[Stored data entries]
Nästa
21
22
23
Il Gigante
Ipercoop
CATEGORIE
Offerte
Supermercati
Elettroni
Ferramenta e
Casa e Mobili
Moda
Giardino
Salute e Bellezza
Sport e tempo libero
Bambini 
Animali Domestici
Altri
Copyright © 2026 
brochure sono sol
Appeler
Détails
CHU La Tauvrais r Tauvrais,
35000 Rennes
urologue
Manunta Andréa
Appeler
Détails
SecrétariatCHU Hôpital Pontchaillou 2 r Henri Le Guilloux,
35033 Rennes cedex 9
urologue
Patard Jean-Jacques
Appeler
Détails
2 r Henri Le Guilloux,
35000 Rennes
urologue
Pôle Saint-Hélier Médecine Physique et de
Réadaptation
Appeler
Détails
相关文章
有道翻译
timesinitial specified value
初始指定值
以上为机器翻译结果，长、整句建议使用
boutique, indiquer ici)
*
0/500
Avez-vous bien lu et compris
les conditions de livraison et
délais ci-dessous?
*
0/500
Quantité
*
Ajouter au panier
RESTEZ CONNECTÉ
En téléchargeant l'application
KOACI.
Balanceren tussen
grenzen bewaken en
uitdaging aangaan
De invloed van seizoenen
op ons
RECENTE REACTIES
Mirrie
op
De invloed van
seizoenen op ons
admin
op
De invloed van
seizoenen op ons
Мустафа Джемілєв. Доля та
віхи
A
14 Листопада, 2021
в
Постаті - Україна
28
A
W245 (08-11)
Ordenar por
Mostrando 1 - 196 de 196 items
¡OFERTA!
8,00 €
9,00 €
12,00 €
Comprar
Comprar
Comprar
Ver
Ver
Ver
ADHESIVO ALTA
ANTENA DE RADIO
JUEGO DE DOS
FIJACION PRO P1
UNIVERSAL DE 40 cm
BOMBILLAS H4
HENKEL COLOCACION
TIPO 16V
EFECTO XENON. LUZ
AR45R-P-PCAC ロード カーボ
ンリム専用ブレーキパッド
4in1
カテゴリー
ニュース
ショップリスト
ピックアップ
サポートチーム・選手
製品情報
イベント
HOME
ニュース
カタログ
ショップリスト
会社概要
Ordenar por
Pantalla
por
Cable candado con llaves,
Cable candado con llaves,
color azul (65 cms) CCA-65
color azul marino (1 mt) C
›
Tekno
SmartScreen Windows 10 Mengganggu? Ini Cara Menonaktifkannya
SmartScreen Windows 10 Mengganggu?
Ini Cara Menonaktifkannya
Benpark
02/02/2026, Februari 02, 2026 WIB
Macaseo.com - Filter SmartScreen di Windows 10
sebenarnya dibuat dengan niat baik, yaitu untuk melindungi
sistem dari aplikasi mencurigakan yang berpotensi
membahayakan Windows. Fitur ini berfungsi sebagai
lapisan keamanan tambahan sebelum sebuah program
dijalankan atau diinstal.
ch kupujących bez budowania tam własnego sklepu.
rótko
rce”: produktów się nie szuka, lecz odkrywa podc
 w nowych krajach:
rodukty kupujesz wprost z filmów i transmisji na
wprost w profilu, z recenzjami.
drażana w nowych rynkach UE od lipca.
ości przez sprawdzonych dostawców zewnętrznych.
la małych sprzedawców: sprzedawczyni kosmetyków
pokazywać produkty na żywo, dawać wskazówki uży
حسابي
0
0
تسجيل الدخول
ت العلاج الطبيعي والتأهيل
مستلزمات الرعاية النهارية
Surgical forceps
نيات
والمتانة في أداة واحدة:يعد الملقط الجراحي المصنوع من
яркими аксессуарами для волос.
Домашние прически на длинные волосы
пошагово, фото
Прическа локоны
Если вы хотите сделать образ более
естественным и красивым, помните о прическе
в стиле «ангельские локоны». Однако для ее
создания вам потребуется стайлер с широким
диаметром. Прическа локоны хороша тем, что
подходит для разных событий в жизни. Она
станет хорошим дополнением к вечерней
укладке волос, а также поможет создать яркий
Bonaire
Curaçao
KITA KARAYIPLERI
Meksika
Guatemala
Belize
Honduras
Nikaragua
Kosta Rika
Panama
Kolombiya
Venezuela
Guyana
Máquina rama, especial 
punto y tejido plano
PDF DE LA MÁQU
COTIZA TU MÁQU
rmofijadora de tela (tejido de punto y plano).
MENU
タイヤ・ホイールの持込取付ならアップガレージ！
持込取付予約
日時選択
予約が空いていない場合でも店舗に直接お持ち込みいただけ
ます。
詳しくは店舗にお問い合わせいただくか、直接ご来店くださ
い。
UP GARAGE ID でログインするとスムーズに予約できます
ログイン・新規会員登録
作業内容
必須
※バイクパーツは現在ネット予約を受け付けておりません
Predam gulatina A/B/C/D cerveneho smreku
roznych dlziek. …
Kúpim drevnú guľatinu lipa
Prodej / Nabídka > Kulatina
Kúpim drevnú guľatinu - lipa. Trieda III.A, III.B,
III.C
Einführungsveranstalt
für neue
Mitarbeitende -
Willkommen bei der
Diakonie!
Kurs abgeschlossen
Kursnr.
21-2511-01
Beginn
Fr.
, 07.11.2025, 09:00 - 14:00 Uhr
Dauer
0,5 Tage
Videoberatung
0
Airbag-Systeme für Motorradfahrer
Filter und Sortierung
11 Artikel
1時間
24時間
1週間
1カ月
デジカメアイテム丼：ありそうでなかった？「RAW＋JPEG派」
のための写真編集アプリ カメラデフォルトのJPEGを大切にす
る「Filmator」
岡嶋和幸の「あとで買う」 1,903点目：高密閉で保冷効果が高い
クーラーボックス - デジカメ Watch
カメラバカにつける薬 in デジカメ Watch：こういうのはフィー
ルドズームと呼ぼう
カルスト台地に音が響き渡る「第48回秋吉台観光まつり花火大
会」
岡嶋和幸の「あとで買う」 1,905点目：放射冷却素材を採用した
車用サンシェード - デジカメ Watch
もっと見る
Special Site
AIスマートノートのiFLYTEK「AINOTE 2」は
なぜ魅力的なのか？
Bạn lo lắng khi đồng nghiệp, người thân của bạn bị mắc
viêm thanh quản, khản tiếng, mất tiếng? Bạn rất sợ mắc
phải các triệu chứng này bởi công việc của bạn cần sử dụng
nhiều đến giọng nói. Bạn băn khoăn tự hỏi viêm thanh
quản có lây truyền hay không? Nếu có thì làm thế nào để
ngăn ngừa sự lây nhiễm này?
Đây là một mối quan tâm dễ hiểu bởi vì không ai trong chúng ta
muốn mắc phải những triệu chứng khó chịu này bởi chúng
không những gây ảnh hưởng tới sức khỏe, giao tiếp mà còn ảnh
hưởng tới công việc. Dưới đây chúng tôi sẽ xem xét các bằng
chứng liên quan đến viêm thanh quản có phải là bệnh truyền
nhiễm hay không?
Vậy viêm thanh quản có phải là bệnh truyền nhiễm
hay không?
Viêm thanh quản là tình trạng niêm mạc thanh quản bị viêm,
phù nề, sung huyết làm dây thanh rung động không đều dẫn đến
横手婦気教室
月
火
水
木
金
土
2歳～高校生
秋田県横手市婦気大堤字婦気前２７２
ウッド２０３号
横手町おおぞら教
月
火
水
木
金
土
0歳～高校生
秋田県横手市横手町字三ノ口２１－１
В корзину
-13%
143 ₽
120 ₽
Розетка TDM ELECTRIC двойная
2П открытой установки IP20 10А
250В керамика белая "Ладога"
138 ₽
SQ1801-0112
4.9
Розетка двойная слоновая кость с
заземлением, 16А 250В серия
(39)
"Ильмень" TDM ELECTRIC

- _TASK INSTRUCTIONS_
Your answer must be every record above, retyped exactly.

- _RESULT OF THE EXERCISE_
Nästa
21
22
23
Il Gigante
Ipercoop
CATEGORIE
Offerte
Supermercati
Elettroni
Ferramenta e
Casa e Mobili
Moda
Giardino
Salute e Bellezza
Sport e tempo libero
Bambini 
Animali Domestici
Altri
Copyright © 2026 
brochure sono sol
Appeler
Détails
CHU La Tauvrais r Tauvrais,
35000 Rennes
urologue
Manunta Andréa
Appeler
Détails
SecrétariatCHU Hôpital Pontchaillou 2 r Henri Le Guilloux,
35033 Rennes cedex 9
urologue
Patard Jean-Jacques
Appeler
Détails
2 r Henri Le Guilloux,
35000 Rennes
urologue
Pôle Saint-Hélier Médecine Physique et de
Réadaptation
Appeler
Détails
相关文章
有道翻译
timesinitial specified value
初始指定值
以上为机器翻译结果，长、整句建议使用
boutique, indiquer ici)
*
0/500
Avez-vous bien lu et compris
les conditions de livraison et
délais ci-dessous?
*
0/500
Quantité
*
Ajouter au panier
RESTEZ CONNECTÉ
En téléchargeant l'application
KOACI.
Balanceren tussen
grenzen bewaken en
uitdaging aangaan
De invloed van seizoenen
op ons
RECENTE REACTIES
Mirrie
op
De invloed van
seizoenen op ons
admin
op
De invloed van
seizoenen op ons
Мустафа Джемілєв. Доля та
віхи
A
14 Листопада, 2021
в
Постаті - Україна
28
A
W245 (08-11)
Ordenar por
Mostrando 1 - 196 de 196 items
¡OFERTA!
8,00 €
9,00 €
12,00 €
Comprar
Comprar
Comprar
Ver
Ver
Ver
ADHESIVO ALTA
ANTENA DE RADIO
JUEGO DE DOS
FIJACION PRO P1
UNIVERSAL DE 40 cm
BOMBILLAS H4
HENKEL COLOCACION
TIPO 16V
EFECTO XENON. LUZ
AR45R-P-PCAC ロード カーボ
ンリム専用ブレーキパッド
4in1
カテゴリー
ニュース
ショップリスト
ピックアップ
サポートチーム・選手
製品情報
イベント
HOME
ニュース
カタログ
ショップリスト
会社概要
Ordenar por
Pantalla
por
Cable candado con llaves,
Cable candado con llaves,
color azul (65 cms) CCA-65
color azul marino (1 mt) C
›
Tekno
SmartScreen Windows 10 Mengganggu? Ini Cara Menonaktifkannya
SmartScreen Windows 10 Mengganggu?
Ini Cara Menonaktifkannya
Benpark
02/02/2026, Februari 02, 2026 WIB
Macaseo.com - Filter SmartScreen di Windows 10
sebenarnya dibuat dengan niat baik, yaitu untuk melindungi
sistem dari aplikasi mencurigakan yang berpotensi
membahayakan Windows. Fitur ini berfungsi sebagai
lapisan keamanan tambahan sebelum sebuah program
dijalankan atau diinstal.
ch kupujących bez budowania tam własnego sklepu.
rótko
rce”: produktów się nie szuka, lecz odkrywa podc
 w nowych krajach:
rodukty kupujesz wprost z filmów i transmisji na
wprost w profilu, z recenzjami.
drażana w nowych rynkach UE od lipca.
ości przez sprawdzonych dostawców zewnętrznych.
la małych sprzedawców: sprzedawczyni kosmetyków
pokazywać produkty na żywo, dawać wskazówki uży
حسابي
0
0
تسجيل الدخول
ت العلاج الطبيعي والتأهيل
مستلزمات الرعاية النهارية
Surgical forceps
نيات
والمتانة في أداة واحدة:يعد الملقط الجراحي المصنوع من
яркими аксессуарами для волос.
Домашние прически на длинные волосы
пошагово, фото
Прическа локоны
Если вы хотите сделать образ более
естественным и красивым, помните о прическе
в стиле «ангельские локоны». Однако для ее
создания вам потребуется стайлер с широким
диаметром. Прическа локоны хороша тем, что
подходит для разных событий в жизни. Она
станет хорошим дополнением к вечерней
укладке волос, а также поможет создать яркий
Bonaire
Curaçao
KITA KARAYIPLERI
Meksika
Guatemala
Belize
Honduras
Nikaragua
Kosta Rika
Panama
Kolombiya
Venezuela
Guyana
Máquina rama, especial 
punto y tejido plano
PDF DE LA MÁQU
COTIZA TU MÁQU
rmofijadora de tela (tejido de punto y plano).
MENU
タイヤ・ホイールの持込取付ならアップガレージ！
持込取付予約
日時選択
予約が空いていない場合でも店舗に直接お持ち込みいただけ
ます。
詳しくは店舗にお問い合わせいただくか、直接ご来店くださ
い。
UP GARAGE ID でログインするとスムーズに予約できます
ログイン・新規会員登録
作業内容
必須
※バイクパーツは現在ネット予約を受け付けておりません
Predam gulatina A/B/C/D cerveneho smreku
roznych dlziek. …
Kúpim drevnú guľatinu lipa
Prodej / Nabídka > Kulatina
Kúpim drevnú guľatinu - lipa. Trieda III.A, III.B,
III.C
Einführungsveranstalt
für neue
Mitarbeitende -
Willkommen bei der
Diakonie!
Kurs abgeschlossen
Kursnr.
21-2511-01
Beginn
Fr.
, 07.11.2025, 09:00 - 14:00 Uhr
Dauer
0,5 Tage
Videoberatung
0
Airbag-Systeme für Motorradfahrer
Filter und Sortierung
11 Artikel
1時間
24時間
1週間
1カ月
デジカメアイテム丼：ありそうでなかった？「RAW＋JPEG派」
のための写真編集アプリ カメラデフォルトのJPEGを大切にす
る「Filmator」
岡嶋和幸の「あとで買う」 1,903点目：高密閉で保冷効果が高い
クーラーボックス - デジカメ Watch
カメラバカにつける薬 in デジカメ Watch：こういうのはフィー
ルドズームと呼ぼう
カルスト台地に音が響き渡る「第48回秋吉台観光まつり花火大
会」
岡嶋和幸の「あとで買う」 1,905点目：放射冷却素材を採用した
車用サンシェード - デジカメ Watch
もっと見る
Special Site
AIスマートノートのiFLYTEK「AINOTE 2」は
なぜ魅力的なのか？
Bạn lo lắng khi đồng nghiệp, người thân của bạn bị mắc
viêm thanh quản, khản tiếng, mất tiếng? Bạn rất sợ mắc
phải các triệu chứng này bởi công việc của bạn cần sử dụng
nhiều đến giọng nói. Bạn băn khoăn tự hỏi viêm thanh
quản có lây truyền hay không? Nếu có thì làm thế nào để
ngăn ngừa sự lây nhiễm này?
Đây là một mối quan tâm dễ hiểu bởi vì không ai trong chúng ta
muốn mắc phải những triệu chứng khó chịu này bởi chúng
không những gây ảnh hưởng tới sức khỏe, giao tiếp mà còn ảnh
hưởng tới công việc. Dưới đây chúng tôi sẽ xem xét các bằng
chứng liên quan đến viêm thanh quản có phải là bệnh truyền
nhiễm hay không?
Vậy viêm thanh quản có phải là bệnh truyền nhiễm
hay không?
Viêm thanh quản là tình trạng niêm mạc thanh quản bị viêm,
phù nề, sung huyết làm dây thanh rung động không đều dẫn đến
横手婦気教室
月
火
水
木
金
土
2歳～高校生
秋田県横手市婦気大堤字婦気前２７２
ウッド２０３号
横手町おおぞら教
月
火
水
木
金
土
0歳～高校生
秋田県横手市横手町字三ノ口２１－１
В корзину
-13%
143 ₽
120 ₽
Розетка TDM ELECTRIC двойная
2П открытой установки IP20 10А
250В керамика белая "Ладога"
138 ₽
SQ1801-0112
4.9
Розетка двойная слоновая кость с
заземлением, 16А 250В серия
(39)
"Ильмень" TDM ELECTRIC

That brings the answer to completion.